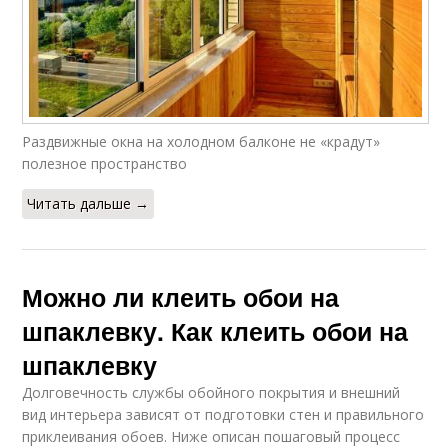
Раздвижные окна на холодном балконе не «крадут»
полезное пространство
Читать дальше →
Можно ли клеить обои на
шпаклевку. Как клеить обои на
шпаклевку
Долговечность службы обойного покрытия и внешний
вид интерьера зависят от подготовки стен и правильного
приклеивания обоев. Ниже описан пошаговый процесс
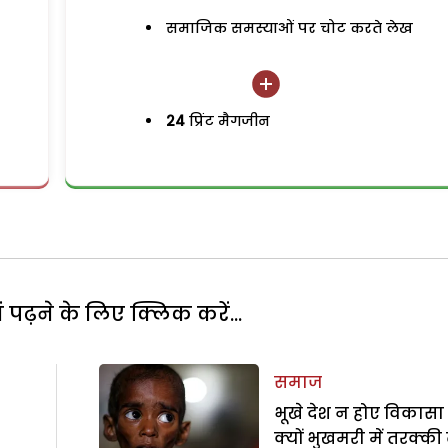
समाजिक समस्याओं पर चोट करते लेख
24
प्रिंट मैगजीन
पढ़ने के लिए क्लिक करें...
समाज
भूखे देश न होए विकासा 
क्यों भुखमरी में तरक्की 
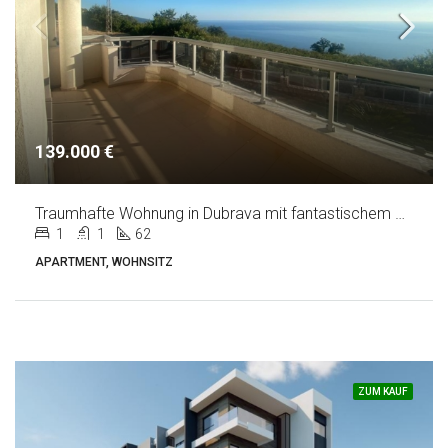
SUCHEN
IMPRESSUM
139.000 €
Traumhafte Wohnung in Dubrava mit fantastischem Meerblick
1
1
62
APARTMENT, WOHNSITZ
ZUM KAUF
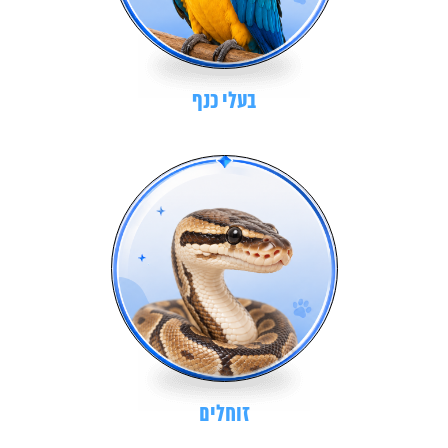
בעלי כנף
זוחלים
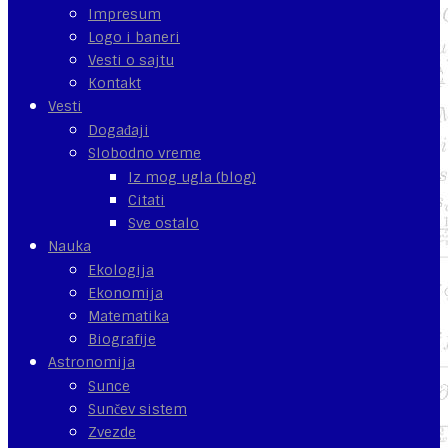
Impresum
Logo i baneri
Vesti o sajtu
Kontakt
Vesti
Događaji
Slobodno vreme
Iz mog ugla (blog)
Citati
Sve ostalo
Nauka
Ekologija
Ekonomija
Matematika
Biografije
Astronomija
Sunce
Sunčev sistem
Zvezde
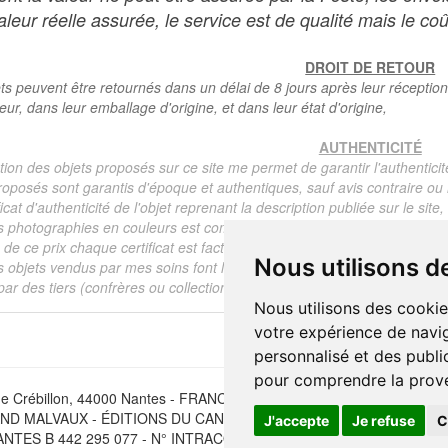
leur réelle assurée, le service est de qualité mais le coû
DROIT DE RETOUR
ts peuvent être retournés dans un délai de 8 jours après leur réception
teur, dans leur emballage d'origine, et dans leur état d'origine,
AUTHENTICITÉ
tion des objets proposés sur ce site me permet de garantir l'authenticit
roposés sont garantis d'époque et authentiques, sauf avis contraire ou r
ficat d'authenticité de l'objet reprenant la description publiée sur le si
s photographies en couleurs est communiqué automatiquement pour tout
de ce prix chaque certificat est facturé 5 euros.
Nous utilisons d
s objets vendus par mes soins font l'objet d'un certificat d'authenticité, 
ar des tiers (confrères ou collectionneurs).
Nous utilisons des cookie
votre expérience de navig
personnalisé et des public
pour comprendre la prove
e Crébillon, 44000 Nantes - FRANCE - Tél. (33) 02 40 733 600 —
ber
D MALVAUX - ÉDITIONS DU CANONNIER SARL au capital de 47.0
J'accepte
Je refuse
C
NTES B 442 295 077 - N° INTRACOMMUNAUTAIRE CEE FR 30 442 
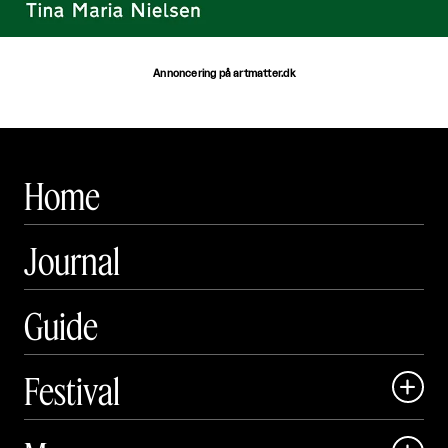
Annoncering på artmatter.dk
Home
Journal
Guide
Festival

Art Matter Local

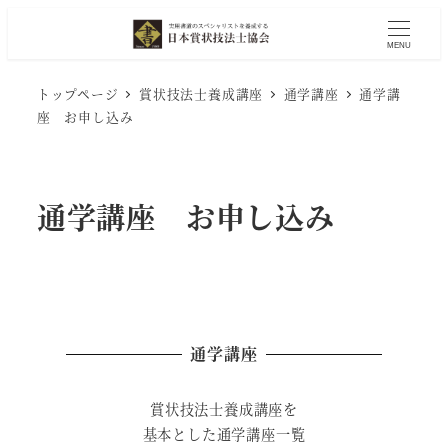
MENU
トップページ
賞状技法士養成講座
通学講座
通学講
座 お申し込み
通学講座 お申し込み
通学講座
賞状技法士養成講座を
基本とした通学講座一覧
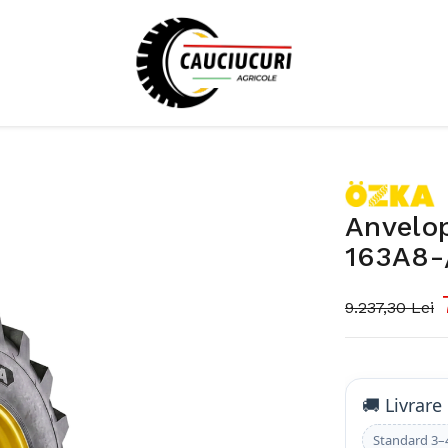
Anvelo
163A8-
9.237,30 Lei
🚚 Livrare
Standard 3–4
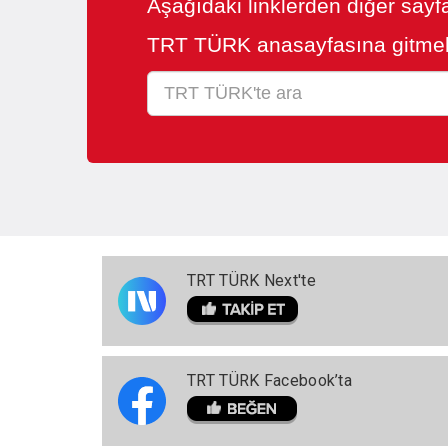
Aşağıdaki linklerden diğer sayfa
TRT TÜRK anasayfasına gitmek
TRT TÜRK Next'te
TRT TÜRK Facebook’ta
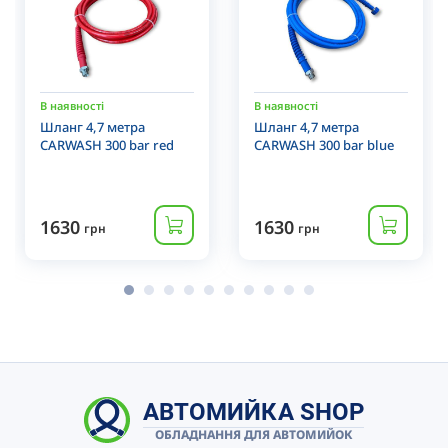
В наявності
В наявності
Шланг 4,7 метра
Шланг 4,7 метра
CARWASH 300 bar red
CARWASH 300 bar blue
1630
1630
грн
грн
АВТОМИЙКА SHOP
ОБЛАДНАННЯ ДЛЯ АВТОМИЙОК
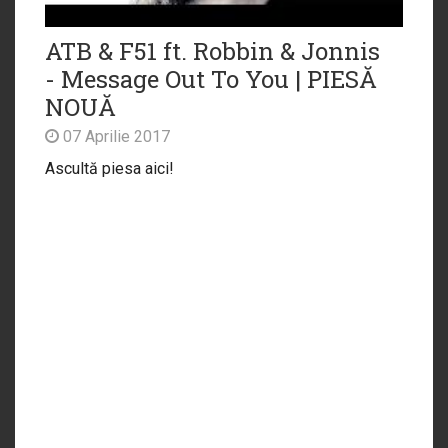
ATB & F51 ft. Robbin & Jonnis
- Message Out To You | PIESĂ
NOUĂ
07 Aprilie 2017
Ascultă piesa aici!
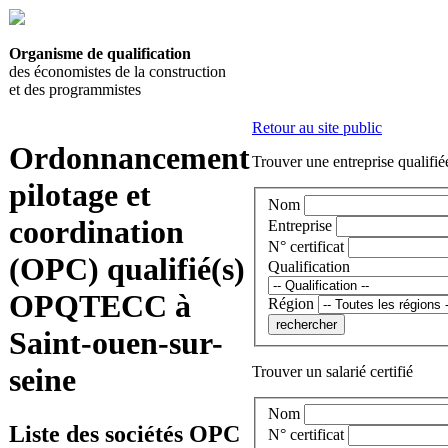
Organisme de qualification
des économistes de la construction
et des programmistes
Retour au site public
Ordonnancement
Trouver une entreprise qualifié
pilotage et
Nom
coordination
Entreprise
N° certificat
(OPC) qualifié(s)
Qualification
OPQTECC à
Région
Saint-ouen-sur-
seine
Trouver un salarié certifié
Nom
Liste des sociétés OPC
N° certificat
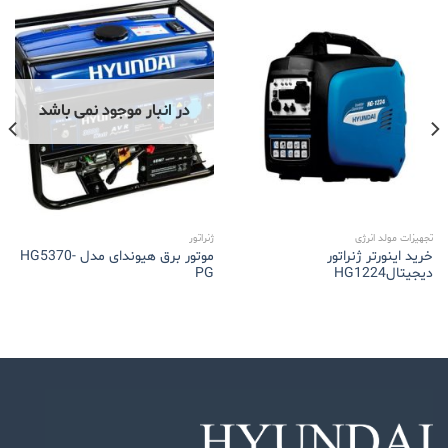
در انبار موجود نمی باشد
تجهیزات مولد انرژی
ژنراتور
خرید اینورتر ژنراتور
موتور برق هیوندای مدل HG5370-
دیجیتالHG1224
PG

***

▸ The problem
Above are some records; quote exactly and only the lines that begin at the line containing "APARTMENT, WOHNSITZ" and stop after the line containing "tion des objets", leaving out the pictures.

▸ Solution
APARTMENT, WOHNSITZ
ZUM KAUF
בעלי כנף
זוחלים
Impresum
Logo i baneri
Vesti o sajtu
Kontakt
Vesti
Događaji
Slobodno vreme
Iz mog ugla (blog)
Citati
Sve ostalo
Nauka
Ekologija
Ekonomija
Matematika
Biografije
Astronomija
Sunce
Sunčev sistem
Zvezde
leur réelle assurée, le service est de qualité mais le coû
DROIT DE RETOUR
ts peuvent être retournés dans un délai de 8 jours après leur réception
teur, dans leur emballage d'origine, et dans leur état d'origine,
AUTHENTICITÉ
tion des objets proposés sur ce site me permet de garantir l'authenticit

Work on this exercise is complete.